The roof of the (apparently two-storey, but actually three-storey) concrete structure is pitched (and also the place of deliberately cultivated inhabitation by rare Redstart birds!), so that the upper interior studios all enjoy different configurations and personalities. These (as well as offices and other rooms that subtly background themselves) are accessed from wedge-shaped ‘streets: carefully considered, front-to-back corridors dealt with as sensuous, lively spaces that feed one’s ears as well as one’s eyes, their geometries informed by alignment with the Creek and the main street, thus generating the wedge geometry.

It may be flawed, but the Laban is a rare kind of architectural gamesmanship that offers genuine satisfaction and commands admiration: an inner, as well as an outer, landscape rooted in the idea that the interior is as much an urbane village as the outside community is — the former described by Harry Gugger, the building’s design partner at Herzog & de Meuron, as “an urban life within the envelope”.

But one wonders about the fundamental strategy, even before the architects drew a line.
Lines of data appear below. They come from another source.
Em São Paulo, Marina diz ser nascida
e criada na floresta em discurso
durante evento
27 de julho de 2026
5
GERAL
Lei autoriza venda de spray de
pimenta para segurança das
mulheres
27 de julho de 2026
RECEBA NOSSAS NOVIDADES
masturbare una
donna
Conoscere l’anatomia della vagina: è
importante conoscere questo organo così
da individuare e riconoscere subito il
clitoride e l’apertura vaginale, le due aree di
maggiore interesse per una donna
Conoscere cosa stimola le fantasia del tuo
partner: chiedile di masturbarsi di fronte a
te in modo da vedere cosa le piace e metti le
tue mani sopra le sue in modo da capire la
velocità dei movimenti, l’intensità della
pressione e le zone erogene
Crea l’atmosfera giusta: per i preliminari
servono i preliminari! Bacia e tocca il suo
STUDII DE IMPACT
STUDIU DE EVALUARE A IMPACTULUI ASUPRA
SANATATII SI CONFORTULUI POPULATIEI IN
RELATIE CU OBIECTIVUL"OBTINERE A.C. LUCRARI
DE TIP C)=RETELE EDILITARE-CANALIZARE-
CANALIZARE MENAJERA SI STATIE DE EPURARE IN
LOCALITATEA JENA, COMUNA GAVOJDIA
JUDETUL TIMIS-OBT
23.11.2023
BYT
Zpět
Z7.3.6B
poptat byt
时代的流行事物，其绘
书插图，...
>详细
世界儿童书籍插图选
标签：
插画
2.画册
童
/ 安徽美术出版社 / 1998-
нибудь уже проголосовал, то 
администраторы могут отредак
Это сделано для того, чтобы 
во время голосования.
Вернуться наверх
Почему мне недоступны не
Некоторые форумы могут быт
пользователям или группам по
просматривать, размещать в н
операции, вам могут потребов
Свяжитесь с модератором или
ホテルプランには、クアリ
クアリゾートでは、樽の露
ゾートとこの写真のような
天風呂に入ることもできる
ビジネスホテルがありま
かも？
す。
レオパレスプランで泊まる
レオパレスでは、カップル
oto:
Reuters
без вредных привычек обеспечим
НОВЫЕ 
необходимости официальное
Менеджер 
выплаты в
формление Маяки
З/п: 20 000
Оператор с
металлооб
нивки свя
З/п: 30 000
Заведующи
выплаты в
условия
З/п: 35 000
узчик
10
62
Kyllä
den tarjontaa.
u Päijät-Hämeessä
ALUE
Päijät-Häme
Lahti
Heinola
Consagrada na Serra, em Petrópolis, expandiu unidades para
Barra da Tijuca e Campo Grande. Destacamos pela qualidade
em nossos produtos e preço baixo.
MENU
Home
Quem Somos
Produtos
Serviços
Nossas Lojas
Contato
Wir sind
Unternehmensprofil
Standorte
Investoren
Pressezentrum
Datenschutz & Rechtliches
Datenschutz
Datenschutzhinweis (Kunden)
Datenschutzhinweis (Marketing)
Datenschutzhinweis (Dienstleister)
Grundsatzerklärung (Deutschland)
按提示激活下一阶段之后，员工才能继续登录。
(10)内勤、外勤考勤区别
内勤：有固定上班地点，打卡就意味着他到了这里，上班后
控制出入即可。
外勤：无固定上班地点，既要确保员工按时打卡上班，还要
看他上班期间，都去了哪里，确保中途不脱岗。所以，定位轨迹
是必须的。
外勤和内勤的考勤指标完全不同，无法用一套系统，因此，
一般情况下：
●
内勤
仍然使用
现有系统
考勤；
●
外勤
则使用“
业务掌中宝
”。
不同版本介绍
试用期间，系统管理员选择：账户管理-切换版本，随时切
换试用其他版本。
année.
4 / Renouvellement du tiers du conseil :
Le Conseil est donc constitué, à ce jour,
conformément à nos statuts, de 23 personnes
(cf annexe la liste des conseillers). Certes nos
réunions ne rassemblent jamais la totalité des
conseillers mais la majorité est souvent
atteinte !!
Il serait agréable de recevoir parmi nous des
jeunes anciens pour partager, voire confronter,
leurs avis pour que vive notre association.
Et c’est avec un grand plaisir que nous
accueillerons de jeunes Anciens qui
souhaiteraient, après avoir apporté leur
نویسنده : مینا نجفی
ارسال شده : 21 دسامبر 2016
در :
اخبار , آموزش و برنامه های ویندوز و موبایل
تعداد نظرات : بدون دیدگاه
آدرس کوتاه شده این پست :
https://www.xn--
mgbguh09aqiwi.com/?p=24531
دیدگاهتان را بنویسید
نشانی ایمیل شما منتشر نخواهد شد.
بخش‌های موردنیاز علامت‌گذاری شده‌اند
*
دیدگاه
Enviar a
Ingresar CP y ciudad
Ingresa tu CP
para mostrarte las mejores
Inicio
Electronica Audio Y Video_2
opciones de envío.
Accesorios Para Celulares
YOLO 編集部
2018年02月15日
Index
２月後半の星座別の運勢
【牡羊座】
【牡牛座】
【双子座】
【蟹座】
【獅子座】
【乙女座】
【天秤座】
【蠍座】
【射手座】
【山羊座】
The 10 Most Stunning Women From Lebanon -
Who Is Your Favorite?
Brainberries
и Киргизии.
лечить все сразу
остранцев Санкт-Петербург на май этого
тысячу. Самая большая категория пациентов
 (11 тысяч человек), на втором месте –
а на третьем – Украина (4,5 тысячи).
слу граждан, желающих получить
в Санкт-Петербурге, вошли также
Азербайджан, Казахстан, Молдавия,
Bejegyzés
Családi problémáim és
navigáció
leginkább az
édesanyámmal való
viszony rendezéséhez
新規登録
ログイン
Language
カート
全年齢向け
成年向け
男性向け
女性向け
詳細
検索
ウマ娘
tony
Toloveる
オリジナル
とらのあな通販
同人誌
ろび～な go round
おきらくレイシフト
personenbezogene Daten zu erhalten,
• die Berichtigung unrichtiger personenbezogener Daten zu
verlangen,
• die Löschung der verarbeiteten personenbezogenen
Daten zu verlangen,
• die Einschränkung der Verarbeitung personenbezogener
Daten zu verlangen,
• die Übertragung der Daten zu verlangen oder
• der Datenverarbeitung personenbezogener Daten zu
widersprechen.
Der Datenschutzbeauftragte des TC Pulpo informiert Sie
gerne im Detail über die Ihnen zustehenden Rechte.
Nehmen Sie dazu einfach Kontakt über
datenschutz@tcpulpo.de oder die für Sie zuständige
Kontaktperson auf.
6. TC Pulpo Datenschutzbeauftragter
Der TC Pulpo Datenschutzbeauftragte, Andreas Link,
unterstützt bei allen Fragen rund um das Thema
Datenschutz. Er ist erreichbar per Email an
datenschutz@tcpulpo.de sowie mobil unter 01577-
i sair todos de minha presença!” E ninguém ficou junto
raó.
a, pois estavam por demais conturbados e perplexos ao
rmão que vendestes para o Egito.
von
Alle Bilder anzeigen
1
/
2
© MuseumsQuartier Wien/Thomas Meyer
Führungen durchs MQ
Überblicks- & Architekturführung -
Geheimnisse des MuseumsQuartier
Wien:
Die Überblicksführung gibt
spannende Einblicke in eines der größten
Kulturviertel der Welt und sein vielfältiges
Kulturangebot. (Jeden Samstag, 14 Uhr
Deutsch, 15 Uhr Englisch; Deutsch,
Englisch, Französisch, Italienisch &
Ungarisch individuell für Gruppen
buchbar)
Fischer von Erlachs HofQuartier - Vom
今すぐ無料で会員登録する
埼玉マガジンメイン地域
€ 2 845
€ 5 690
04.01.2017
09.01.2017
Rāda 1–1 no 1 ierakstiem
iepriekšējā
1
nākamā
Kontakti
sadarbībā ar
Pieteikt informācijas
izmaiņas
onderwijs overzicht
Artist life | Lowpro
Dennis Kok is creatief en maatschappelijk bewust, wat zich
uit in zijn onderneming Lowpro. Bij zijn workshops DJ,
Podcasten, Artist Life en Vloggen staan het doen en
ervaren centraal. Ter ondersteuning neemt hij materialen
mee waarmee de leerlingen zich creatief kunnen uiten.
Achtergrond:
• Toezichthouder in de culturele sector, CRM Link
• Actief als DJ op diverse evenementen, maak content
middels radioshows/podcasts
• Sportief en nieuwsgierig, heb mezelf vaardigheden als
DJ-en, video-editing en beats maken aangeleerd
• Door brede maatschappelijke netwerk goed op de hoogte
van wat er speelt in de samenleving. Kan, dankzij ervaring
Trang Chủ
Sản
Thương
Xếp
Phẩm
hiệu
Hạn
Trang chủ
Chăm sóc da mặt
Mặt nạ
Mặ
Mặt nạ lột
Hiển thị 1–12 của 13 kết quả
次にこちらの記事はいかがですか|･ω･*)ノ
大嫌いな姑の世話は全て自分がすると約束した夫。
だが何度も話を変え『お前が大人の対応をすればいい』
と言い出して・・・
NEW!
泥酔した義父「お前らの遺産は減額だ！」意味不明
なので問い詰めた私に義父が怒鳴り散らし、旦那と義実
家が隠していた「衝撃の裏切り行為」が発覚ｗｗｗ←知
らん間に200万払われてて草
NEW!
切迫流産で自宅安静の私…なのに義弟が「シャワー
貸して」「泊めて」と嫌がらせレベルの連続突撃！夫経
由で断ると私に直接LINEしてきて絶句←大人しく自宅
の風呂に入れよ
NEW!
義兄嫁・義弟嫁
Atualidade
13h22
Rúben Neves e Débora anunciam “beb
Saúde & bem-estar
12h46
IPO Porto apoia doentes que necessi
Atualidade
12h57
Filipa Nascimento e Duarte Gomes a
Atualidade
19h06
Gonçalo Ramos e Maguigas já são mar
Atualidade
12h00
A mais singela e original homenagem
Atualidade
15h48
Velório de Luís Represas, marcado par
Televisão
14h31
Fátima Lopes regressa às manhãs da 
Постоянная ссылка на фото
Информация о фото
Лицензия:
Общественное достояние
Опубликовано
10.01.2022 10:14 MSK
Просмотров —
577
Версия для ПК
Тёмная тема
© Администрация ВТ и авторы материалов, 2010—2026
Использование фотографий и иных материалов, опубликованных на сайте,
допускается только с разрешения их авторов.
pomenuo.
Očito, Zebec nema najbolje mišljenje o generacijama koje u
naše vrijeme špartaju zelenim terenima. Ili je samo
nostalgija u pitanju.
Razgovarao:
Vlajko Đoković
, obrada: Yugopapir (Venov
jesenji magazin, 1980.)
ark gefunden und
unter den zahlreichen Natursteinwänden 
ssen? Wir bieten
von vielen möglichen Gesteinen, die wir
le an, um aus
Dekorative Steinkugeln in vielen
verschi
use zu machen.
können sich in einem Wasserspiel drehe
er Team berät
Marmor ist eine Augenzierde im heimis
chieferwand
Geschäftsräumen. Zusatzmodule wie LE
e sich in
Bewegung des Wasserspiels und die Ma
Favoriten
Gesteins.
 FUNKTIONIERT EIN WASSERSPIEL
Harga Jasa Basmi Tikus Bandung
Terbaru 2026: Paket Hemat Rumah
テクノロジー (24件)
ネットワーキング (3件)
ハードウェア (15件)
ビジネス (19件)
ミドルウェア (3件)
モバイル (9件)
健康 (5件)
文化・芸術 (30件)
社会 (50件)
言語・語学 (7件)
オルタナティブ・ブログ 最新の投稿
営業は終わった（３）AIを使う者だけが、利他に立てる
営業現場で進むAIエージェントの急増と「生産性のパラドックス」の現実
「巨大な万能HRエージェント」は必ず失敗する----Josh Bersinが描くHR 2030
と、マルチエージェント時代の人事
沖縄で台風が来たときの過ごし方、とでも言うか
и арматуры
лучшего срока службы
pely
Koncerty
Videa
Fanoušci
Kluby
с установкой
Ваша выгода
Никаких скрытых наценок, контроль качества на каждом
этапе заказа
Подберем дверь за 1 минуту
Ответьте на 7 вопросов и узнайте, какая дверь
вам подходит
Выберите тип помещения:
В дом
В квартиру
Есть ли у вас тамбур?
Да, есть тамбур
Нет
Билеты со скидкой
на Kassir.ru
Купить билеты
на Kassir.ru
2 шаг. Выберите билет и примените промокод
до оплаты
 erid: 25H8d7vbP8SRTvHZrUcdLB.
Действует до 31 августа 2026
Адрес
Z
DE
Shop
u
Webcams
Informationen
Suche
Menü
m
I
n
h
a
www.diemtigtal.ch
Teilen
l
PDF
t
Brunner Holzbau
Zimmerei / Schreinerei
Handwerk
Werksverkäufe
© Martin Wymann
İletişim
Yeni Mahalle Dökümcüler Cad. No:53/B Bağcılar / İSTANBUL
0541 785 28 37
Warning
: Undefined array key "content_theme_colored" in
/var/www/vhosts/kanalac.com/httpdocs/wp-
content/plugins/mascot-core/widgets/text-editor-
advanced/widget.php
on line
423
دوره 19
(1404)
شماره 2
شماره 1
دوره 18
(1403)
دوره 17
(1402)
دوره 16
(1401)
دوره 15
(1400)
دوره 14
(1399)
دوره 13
The Goldsmith’s campus, where the Laban was located (and which retains a building used by them), would have been hugely and more plausibly improved by a new building like this in its midst. Instead, we were given a Will Alsop’s arts building providing kind of injection. If the Laban had stayed on that site, the Goldsmith’s campus (a fascinating urban mix) would have been extremely strong; almost anything would have helped Deptford Creek.

The two black concrete spiral stairs penetrating the black flooring are expressionistically strong features.

The Laban has an internal architecture that is at once simple and complex. Tightly bound within the confines of the external geometry which arbitrarily accords with geometric abstractions, the internal arrangements struggle for coherence and actually win through. What reads, on the outside, as two levels is revealed, on the interior, to be more complex than that.

The ground level introduces the user to what is, in essence, a simple circulation routing — which immediately splits into ramps leading up and down, and even up in order to then go down! Note the lecture theatre on the ground level.

The so-called mezzanine level has two principal parts: the lobby and access to the theatre auditorium as well as the school library; and

— at the opposite end of the building — an access corridor to offices and dance studios.

The latter are dotted around the place and all appear to be different. Most are to be found at on the upper level (below).

Two other (orienting) features should be noted: the two light-wells; and the two large spiral stairs.

Staff are given facilities that would make Scandinavians blush in horror, but this is England. Academic staff have windowless box rooms where tutorials can be given. But it all appears to work quite well — above all in the dance studios.

Each corridor is given a diverse geometry that widens out to an external view. That above the main entry door is on an axis to St. Paul’s church

— the only, as well as a worthy — baroque work of architecture to the west.